Methods: Transport of ciprofloxacin and minocycline by confluent cell monolayers was assayed by measuring the increase in cell-associated fluorescence.
Results: Uptake of both agents was saturable and was inhibited at low temperatures. At 37°C, the cells transported ciprofloxacin and minocycline with Km values of 351 and 133 μg/ml, respectively, and maximum velocities of 5.11 and 13.4 ng/min/μg cell protein, respectively. When ciprofloxacin and minocycline were removed from the extracellular medium, the intracellular levels of both agents decreased. Ciprofloxacin efflux from loaded cells occurred more rapidly than with minocycline. Cells accumulated intracellular drug levels that were at least 8- fold higher than extracellular levels for ciprofloxacin and at least 40-fold higher for minocycline. Transport of ciprofloxacin and minocycline was significantly influenced by pH and was most favorable at pH 7.7 and 7.2, respectively. While ciprofloxacin transport was Na+ independent, minocycline transport was strongly inhibited when sodium in the medium was replaced with choline. Transport of both agents was inhibited by a variety of organic cations, but the pattern of inhibition was different.
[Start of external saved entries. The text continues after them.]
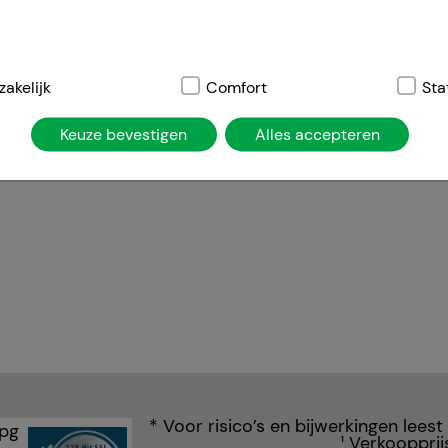
elijk:
akelijk
Dit zijn cookies die noodzakelijk zijn voor de basisfunct
Comfort
Sta
atie, winkelwagentje, klantenaccount), daarom kunnen deze ni
Keuze bevestigen
Alles accepteren
ies worden gebruikt om de winkelervaring nog aantrekkelijke
de herkenning van de bezoeker of om onze site aan te passen 
jv. taalinstellingen). Comfort cookies stellen ons ook in staa
temd op uw behoeften en om ons affiliate programma uit te vo
ng:
Hierdoor kunnen wij informatie verzamelen over de manie
ikt, die wij kunnen gebruiken om onze website verder voor u 
nze website maar ook de reclame op sites van derden zo rele
jzen u erop dat gegevens voor dit doel soms worden doorgege
* Voor risico’s en bijwerkingen leest
iale media.
Verkoopprij
1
Papaverine, phenylephrine, and doxycycline competitively inhibited minocycline transport, but inhibited ciprofloxacin transport by a non-competitive mechanism.
Conclusions: Epithelial cells take up ciprofloxacin and minocycline via different active transport systems. These transporters may play an important role in enhancing the effectiveness of these agents against invasive pathogens.